Fahrbericht Volvo 9900 LHD 6x2

Mehr Kraft als gewöhnlich

volvo9900Top of the Range heißt bei Volvo 9900. Das Flaggschiff mit Theaterbestuhlung wird jetzt von einem 13-Liter-Sechszylinder befeuert, der für ungewöhnliche Dynamik sorgt.

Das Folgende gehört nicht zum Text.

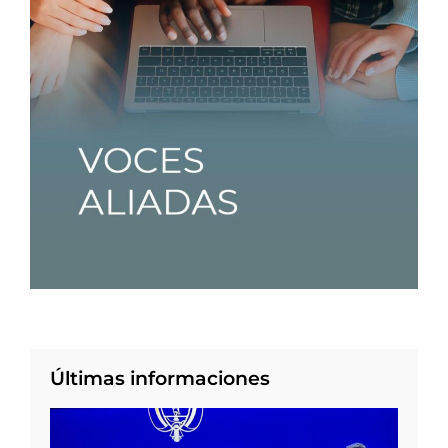
Últimas informaciones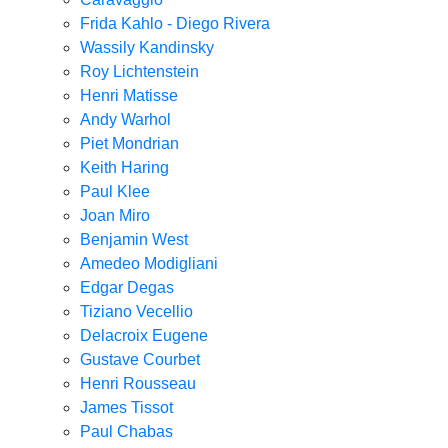
Frida Kahlo - Diego Rivera
Wassily Kandinsky
Roy Lichtenstein
Henri Matisse
Andy Warhol
Piet Mondrian
Keith Haring
Paul Klee
Joan Miro
Benjamin West
Amedeo Modigliani
Edgar Degas
Tiziano Vecellio
Delacroix Eugene
Gustave Courbet
Henri Rousseau
James Tissot
Paul Chabas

Der plakative Auftritt ist nicht seine Stärke. Wieder guckt keiner, wenn unser Volvo 9900 in den Münchner Busbahnhof rollt.  Auch nicht die Fahrer, die sich sonst gerne die Hälse verdrehen, wenn ein hochpreisiger Hochdecker seine Vorstellung gibt. Aber gut, der aktuelle Volvo gab seinen Einstand bereits vor mehr als fünf Jahren. Und sein Entwurf galt in der Branche eher als zurückhaltend denn mutig. Wobei die Keilform der Fensterlinie nach außen die innen ansteigende Theaterbestuhlung kommuniziert.  Eine neue Chromblende, die den Aufwärtsschwung markiert, macht das neue Baujahr kenntlich. Die Klimaanlage wird seitlich eingefasst, die Hecklichter bekommen LED-Lichter, und das Markenemblem wird mit Karbon-Optik hinterlegt – man muss es schon wissen, um die neuen Volvos auch als solche zu erkennen.

Der Volvo trägt eben seinen Pelz nach innen – der Fortschritt sitzt unter seinem Blechkleid. Das immer noch aus rostfreiem Edelstahl gefertigt wird und nicht rostet. Fip und Fups – wie Comic-Figuren klingen die Kürzel der Sicherheitssysteme, die den Fahrer des schweren Dreiachsers im Kollisionsfall von vorn schützen. Ein solider Frontaufprallschutz (FIP) verteilt  die Aufprallkräfte auf die gesamte Fahrzeugstruktur verteilt. Und versteckt hinter der Reserveradklappe sitzt der Frontunterfahrschutz, der das Überrollen von PKW verhindert. Nur wenige Wettbewerber haben vergleichbare Konstruktionen – Sicherheit ist und bleibt eine Domäne der Schweden. Aber von Leichtbau kann keine Rede sein. Fahrwerk und Motor liefert das Volvo-Chassis B13R, ein 600-Liter-Kraftstofftank sorgt für große Reichweite. Und der Fahrer kommt im 9900 noch in den Genuss eines eigenen Einstiegs, der noch ein paar Kilo extra draufschlägt.